=== Stored data ===
+ + + + +

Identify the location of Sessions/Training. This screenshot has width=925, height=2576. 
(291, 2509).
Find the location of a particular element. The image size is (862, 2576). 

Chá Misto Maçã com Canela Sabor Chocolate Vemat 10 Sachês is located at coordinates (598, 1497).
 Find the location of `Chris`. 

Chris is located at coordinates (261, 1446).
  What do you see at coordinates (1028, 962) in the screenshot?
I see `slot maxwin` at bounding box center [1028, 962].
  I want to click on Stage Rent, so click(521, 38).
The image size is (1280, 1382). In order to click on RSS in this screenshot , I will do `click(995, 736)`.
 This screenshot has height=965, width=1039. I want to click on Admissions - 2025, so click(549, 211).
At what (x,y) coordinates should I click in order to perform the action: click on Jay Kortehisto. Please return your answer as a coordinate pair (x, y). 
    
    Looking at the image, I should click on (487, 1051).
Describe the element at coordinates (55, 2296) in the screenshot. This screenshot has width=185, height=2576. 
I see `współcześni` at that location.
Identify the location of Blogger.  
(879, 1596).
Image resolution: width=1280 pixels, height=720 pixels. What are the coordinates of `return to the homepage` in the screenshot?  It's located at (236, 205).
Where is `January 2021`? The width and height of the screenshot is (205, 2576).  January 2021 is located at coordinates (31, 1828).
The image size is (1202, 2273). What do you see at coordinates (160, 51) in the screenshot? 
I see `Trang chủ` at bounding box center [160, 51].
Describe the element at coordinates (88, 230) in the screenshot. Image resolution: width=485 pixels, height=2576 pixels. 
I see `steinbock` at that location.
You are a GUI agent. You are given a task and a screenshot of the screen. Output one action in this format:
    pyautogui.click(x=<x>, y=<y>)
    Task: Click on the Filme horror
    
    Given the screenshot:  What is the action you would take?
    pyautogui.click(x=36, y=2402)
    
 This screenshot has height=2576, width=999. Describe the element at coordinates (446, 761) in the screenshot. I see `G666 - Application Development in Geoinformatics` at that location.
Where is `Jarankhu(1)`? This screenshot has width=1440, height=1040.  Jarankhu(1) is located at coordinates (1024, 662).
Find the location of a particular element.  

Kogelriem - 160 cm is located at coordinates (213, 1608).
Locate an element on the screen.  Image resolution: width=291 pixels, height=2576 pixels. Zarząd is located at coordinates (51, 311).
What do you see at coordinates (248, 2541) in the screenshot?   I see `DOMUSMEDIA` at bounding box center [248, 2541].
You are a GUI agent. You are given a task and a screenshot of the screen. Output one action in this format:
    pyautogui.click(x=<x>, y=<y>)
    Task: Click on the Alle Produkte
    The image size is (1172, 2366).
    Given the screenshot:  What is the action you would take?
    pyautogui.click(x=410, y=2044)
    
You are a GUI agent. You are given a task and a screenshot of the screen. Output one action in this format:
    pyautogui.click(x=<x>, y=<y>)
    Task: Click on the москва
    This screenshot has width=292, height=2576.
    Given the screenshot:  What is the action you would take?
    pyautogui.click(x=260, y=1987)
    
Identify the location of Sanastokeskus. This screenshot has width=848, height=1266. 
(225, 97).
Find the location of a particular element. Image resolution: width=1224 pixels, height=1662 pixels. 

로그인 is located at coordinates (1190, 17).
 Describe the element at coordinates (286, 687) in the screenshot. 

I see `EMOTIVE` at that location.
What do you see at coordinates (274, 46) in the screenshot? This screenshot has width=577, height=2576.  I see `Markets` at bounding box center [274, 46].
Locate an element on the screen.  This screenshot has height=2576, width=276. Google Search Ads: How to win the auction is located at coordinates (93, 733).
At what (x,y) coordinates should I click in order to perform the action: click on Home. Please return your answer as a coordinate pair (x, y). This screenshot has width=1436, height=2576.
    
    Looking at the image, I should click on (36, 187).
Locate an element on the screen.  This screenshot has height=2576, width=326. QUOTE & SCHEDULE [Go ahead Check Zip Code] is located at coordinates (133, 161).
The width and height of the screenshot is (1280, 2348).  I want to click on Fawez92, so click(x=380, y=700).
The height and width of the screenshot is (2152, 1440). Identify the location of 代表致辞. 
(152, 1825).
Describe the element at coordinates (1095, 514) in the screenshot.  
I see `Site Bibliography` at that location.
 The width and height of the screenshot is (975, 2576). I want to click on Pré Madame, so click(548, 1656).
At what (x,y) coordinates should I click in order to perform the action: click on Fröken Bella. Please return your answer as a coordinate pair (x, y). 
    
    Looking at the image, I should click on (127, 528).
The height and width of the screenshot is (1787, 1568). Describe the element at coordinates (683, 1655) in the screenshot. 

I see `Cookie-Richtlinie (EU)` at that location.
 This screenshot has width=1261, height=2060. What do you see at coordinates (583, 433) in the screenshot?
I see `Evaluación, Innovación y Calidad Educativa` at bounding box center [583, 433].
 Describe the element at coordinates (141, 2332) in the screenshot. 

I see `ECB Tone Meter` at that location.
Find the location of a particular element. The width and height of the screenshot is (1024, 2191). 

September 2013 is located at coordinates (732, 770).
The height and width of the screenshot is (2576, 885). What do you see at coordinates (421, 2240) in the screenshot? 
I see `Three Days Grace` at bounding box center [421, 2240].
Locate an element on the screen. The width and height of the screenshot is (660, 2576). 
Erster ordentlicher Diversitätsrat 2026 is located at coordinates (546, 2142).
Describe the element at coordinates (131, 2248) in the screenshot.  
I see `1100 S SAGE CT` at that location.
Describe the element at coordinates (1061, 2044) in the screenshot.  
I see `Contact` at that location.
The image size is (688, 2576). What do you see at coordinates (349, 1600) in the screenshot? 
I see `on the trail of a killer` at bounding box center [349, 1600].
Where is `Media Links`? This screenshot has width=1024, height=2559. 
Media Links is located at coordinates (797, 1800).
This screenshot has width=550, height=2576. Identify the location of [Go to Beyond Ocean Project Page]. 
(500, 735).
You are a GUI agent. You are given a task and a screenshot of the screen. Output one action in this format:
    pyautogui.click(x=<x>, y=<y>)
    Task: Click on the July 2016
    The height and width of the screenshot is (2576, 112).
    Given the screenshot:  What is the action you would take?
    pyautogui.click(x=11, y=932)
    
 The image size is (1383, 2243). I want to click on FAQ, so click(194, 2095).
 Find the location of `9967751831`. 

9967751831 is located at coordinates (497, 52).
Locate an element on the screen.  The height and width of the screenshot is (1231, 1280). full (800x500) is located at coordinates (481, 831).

+ + + + +

=== Task goal ===
Each entry in the data must be copied exactly.

=== Task answer ===
Identify the location of Sessions/Training. This screenshot has width=925, height=2576. 
(291, 2509).
Find the location of a particular element. The image size is (862, 2576). 

Chá Misto Maçã com Canela Sabor Chocolate Vemat 10 Sachês is located at coordinates (598, 1497).
 Find the location of `Chris`. 

Chris is located at coordinates (261, 1446).
  What do you see at coordinates (1028, 962) in the screenshot?
I see `slot maxwin` at bounding box center [1028, 962].
  I want to click on Stage Rent, so click(521, 38).
The image size is (1280, 1382). In order to click on RSS in this screenshot , I will do `click(995, 736)`.
 This screenshot has height=965, width=1039. I want to click on Admissions - 2025, so click(549, 211).
At what (x,y) coordinates should I click in order to perform the action: click on Jay Kortehisto. Please return your answer as a coordinate pair (x, y). 
    
    Looking at the image, I should click on (487, 1051).
Describe the element at coordinates (55, 2296) in the screenshot. This screenshot has width=185, height=2576. 
I see `współcześni` at that location.
Identify the location of Blogger.  
(879, 1596).
Image resolution: width=1280 pixels, height=720 pixels. What are the coordinates of `return to the homepage` in the screenshot?  It's located at (236, 205).
Where is `January 2021`? The width and height of the screenshot is (205, 2576).  January 2021 is located at coordinates (31, 1828).
The image size is (1202, 2273). What do you see at coordinates (160, 51) in the screenshot? 
I see `Trang chủ` at bounding box center [160, 51].
Describe the element at coordinates (88, 230) in the screenshot. Image resolution: width=485 pixels, height=2576 pixels. 
I see `steinbock` at that location.
You are a GUI agent. You are given a task and a screenshot of the screen. Output one action in this format:
    pyautogui.click(x=<x>, y=<y>)
    Task: Click on the Filme horror
    
    Given the screenshot:  What is the action you would take?
    pyautogui.click(x=36, y=2402)
    
 This screenshot has height=2576, width=999. Describe the element at coordinates (446, 761) in the screenshot. I see `G666 - Application Development in Geoinformatics` at that location.
Where is `Jarankhu(1)`? This screenshot has width=1440, height=1040.  Jarankhu(1) is located at coordinates (1024, 662).
Find the location of a particular element.  

Kogelriem - 160 cm is located at coordinates (213, 1608).
Locate an element on the screen.  Image resolution: width=291 pixels, height=2576 pixels. Zarząd is located at coordinates (51, 311).
What do you see at coordinates (248, 2541) in the screenshot?   I see `DOMUSMEDIA` at bounding box center [248, 2541].
You are a GUI agent. You are given a task and a screenshot of the screen. Output one action in this format:
    pyautogui.click(x=<x>, y=<y>)
    Task: Click on the Alle Produkte
    The image size is (1172, 2366).
    Given the screenshot:  What is the action you would take?
    pyautogui.click(x=410, y=2044)
    
You are a GUI agent. You are given a task and a screenshot of the screen. Output one action in this format:
    pyautogui.click(x=<x>, y=<y>)
    Task: Click on the москва
    This screenshot has width=292, height=2576.
    Given the screenshot:  What is the action you would take?
    pyautogui.click(x=260, y=1987)
    
Identify the location of Sanastokeskus. This screenshot has width=848, height=1266. 
(225, 97).
Find the location of a particular element. Image resolution: width=1224 pixels, height=1662 pixels. 

로그인 is located at coordinates (1190, 17).
 Describe the element at coordinates (286, 687) in the screenshot. 

I see `EMOTIVE` at that location.
What do you see at coordinates (274, 46) in the screenshot? This screenshot has width=577, height=2576.  I see `Markets` at bounding box center [274, 46].
Locate an element on the screen.  This screenshot has height=2576, width=276. Google Search Ads: How to win the auction is located at coordinates (93, 733).
At what (x,y) coordinates should I click in order to perform the action: click on Home. Please return your answer as a coordinate pair (x, y). This screenshot has width=1436, height=2576.
    
    Looking at the image, I should click on (36, 187).
Locate an element on the screen.  This screenshot has height=2576, width=326. QUOTE & SCHEDULE [Go ahead Check Zip Code] is located at coordinates (133, 161).
The width and height of the screenshot is (1280, 2348).  I want to click on Fawez92, so click(x=380, y=700).
The height and width of the screenshot is (2152, 1440). Identify the location of 代表致辞. 
(152, 1825).
Describe the element at coordinates (1095, 514) in the screenshot.  
I see `Site Bibliography` at that location.
 The width and height of the screenshot is (975, 2576). I want to click on Pré Madame, so click(548, 1656).
At what (x,y) coordinates should I click in order to perform the action: click on Fröken Bella. Please return your answer as a coordinate pair (x, y). 
    
    Looking at the image, I should click on (127, 528).
The height and width of the screenshot is (1787, 1568). Describe the element at coordinates (683, 1655) in the screenshot. 

I see `Cookie-Richtlinie (EU)` at that location.
 This screenshot has width=1261, height=2060. What do you see at coordinates (583, 433) in the screenshot?
I see `Evaluación, Innovación y Calidad Educativa` at bounding box center [583, 433].
 Describe the element at coordinates (141, 2332) in the screenshot. 

I see `ECB Tone Meter` at that location.
Find the location of a particular element. The width and height of the screenshot is (1024, 2191). 

September 2013 is located at coordinates (732, 770).
The height and width of the screenshot is (2576, 885). What do you see at coordinates (421, 2240) in the screenshot? 
I see `Three Days Grace` at bounding box center [421, 2240].
Locate an element on the screen. The width and height of the screenshot is (660, 2576). 
Erster ordentlicher Diversitätsrat 2026 is located at coordinates (546, 2142).
Describe the element at coordinates (131, 2248) in the screenshot.  
I see `1100 S SAGE CT` at that location.
Describe the element at coordinates (1061, 2044) in the screenshot.  
I see `Contact` at that location.
The image size is (688, 2576). What do you see at coordinates (349, 1600) in the screenshot? 
I see `on the trail of a killer` at bounding box center [349, 1600].
Where is `Media Links`? This screenshot has width=1024, height=2559. 
Media Links is located at coordinates (797, 1800).
This screenshot has width=550, height=2576. Identify the location of [Go to Beyond Ocean Project Page]. 
(500, 735).
You are a GUI agent. You are given a task and a screenshot of the screen. Output one action in this format:
    pyautogui.click(x=<x>, y=<y>)
    Task: Click on the July 2016
    The height and width of the screenshot is (2576, 112).
    Given the screenshot:  What is the action you would take?
    pyautogui.click(x=11, y=932)
    
 The image size is (1383, 2243). I want to click on FAQ, so click(194, 2095).
 Find the location of `9967751831`. 

9967751831 is located at coordinates (497, 52).
Locate an element on the screen.  The height and width of the screenshot is (1231, 1280). full (800x500) is located at coordinates (481, 831).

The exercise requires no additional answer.